2.1. Materials and Methods

All the chemicals and solvents required were purchased from Sigma and used without further purification. The infrared spectra were recorded using a Perkin Elmer FT-IR type 1650 spectrophotometer in the region within 4000–400 cm${}^{-1}$ considering KBr pellets. NMR spectra were recorded in DMSO-d6 as a solvent against tetramethylsilane as an internal standard on a Varian 300 MHz. An Agilent technologies (HP) 5973 mass spectrometer was used to perform mass spectrometric analyses at a 70 eV ionization potential. Spectrophotometric measurements were performed on aUV1800 spectrophotometer (Shimadzu). The thermogravimetric analysis (TGA) was performed using a Universal TGA Q50 instrument at a heating rate of 2 °C/min within a range of 30 and 1000 °C.

2.2. Biology

All the patients’ samples like sputum, pus/exudates, blood, urine etc., are collected from Department of Microbiology, JSS Hospital, Mysuru and samples are screened and isolated with bacteria such as Bacillus subtilius, Staphylococcus aureus, Escherichia coli and Klebsiella pneumoniae. The isolated four colonies were sub-cultured on Luria–Bertani (LB) broth media, a nutritionally rich media specially designed for the growth of bacteria. After 24 h of incubation, bacterial colonies were settled at the bottom of the LB broth tubes. Bacterial colonies were examined microscopically and further processed to antibiotic susceptibility test [27].
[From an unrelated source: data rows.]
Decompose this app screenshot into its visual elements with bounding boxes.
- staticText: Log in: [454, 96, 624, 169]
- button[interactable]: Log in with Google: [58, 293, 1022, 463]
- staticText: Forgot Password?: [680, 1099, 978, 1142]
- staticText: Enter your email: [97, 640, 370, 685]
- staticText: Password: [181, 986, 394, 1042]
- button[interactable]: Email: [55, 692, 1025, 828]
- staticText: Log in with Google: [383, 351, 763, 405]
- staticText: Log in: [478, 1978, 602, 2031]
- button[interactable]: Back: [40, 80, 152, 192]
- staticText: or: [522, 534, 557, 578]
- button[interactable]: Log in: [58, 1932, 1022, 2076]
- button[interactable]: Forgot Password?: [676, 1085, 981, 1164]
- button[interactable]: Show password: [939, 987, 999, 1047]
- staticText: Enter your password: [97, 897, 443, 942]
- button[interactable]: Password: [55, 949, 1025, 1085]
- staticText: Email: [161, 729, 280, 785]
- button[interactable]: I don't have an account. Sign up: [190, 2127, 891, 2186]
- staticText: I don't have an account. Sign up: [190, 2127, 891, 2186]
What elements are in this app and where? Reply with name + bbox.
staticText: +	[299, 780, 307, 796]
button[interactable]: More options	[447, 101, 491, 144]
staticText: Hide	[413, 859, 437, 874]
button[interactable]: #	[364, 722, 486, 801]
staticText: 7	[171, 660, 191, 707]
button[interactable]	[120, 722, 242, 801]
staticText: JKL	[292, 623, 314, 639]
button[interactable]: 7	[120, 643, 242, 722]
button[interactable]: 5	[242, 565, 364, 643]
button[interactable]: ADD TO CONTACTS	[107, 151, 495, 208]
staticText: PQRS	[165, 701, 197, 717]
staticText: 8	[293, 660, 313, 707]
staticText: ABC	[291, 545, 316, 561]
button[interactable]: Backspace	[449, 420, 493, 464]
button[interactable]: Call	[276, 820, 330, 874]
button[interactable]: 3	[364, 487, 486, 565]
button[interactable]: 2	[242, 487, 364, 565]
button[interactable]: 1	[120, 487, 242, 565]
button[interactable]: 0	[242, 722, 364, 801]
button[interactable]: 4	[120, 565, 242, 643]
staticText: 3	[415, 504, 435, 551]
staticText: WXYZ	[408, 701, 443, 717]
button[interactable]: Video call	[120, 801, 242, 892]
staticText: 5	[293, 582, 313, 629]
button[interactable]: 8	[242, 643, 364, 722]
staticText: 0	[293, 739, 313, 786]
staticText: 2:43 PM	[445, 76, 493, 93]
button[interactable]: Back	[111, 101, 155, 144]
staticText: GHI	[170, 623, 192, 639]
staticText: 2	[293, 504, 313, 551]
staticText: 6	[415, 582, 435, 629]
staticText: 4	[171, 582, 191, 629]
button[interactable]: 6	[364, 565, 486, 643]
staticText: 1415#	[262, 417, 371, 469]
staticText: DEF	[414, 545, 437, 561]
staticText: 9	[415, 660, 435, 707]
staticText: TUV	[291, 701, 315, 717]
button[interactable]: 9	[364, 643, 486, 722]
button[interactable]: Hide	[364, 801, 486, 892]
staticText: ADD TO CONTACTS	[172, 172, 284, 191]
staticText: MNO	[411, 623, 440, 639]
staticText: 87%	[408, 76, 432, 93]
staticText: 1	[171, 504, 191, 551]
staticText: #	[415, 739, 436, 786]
2.3. Synthesis of N-((1H-Pyrrol-2-yl)methylene)-6-methoxypyridin-3-amine (MPM)

The MPM is prepared according to Scheme 1. An equimolar mixture of 6-methoxy-pyridine-3-amine dissolved in 20 mL of ethanol and pyrrole-2-carbaldehyde in 10 mL of ethanol was refluxed for 6 h at 65 °C with catalytic amount of glacial acetic acid. The completion of the reaction was assessed through TLC. The mixture was kept for evaporation at room temperature. Brown colored solid obtain was washed with ethanol, dried and preserved to obtain the desired product.

Scheme 1.

Synthesis of Schiff base ligand, MPM.

2.4. Synthesis of Schiff Base Transition Metal Complexes (MPM-Cu(II) and MPM-Co(II))

20 mL of warm ethanolic solution of 0.5 mM, 0.1 g ligand (MPM) and 20 mL, 0.25 mM metal chloride salt [0.042 g CuCl₂·H₂O and 0.06 g CoCl₂·6H₂O dissolved in ethanol were mixed together in 2:1 ratio. The mixture was stirred well for 30 min with few drops of sodium acetate solution. The precipitate of Schiff base metal complexes obtained were filtered, washed with distilled water and dried under vacuum (Figure 1 and Table 1).

Figure 1.

Proposed structure for the MPM-Co (II) (left) and MPM-Cu (II) (right) complexes.

Table 1.

Physical data of Schiff base ligand and its metal complexes.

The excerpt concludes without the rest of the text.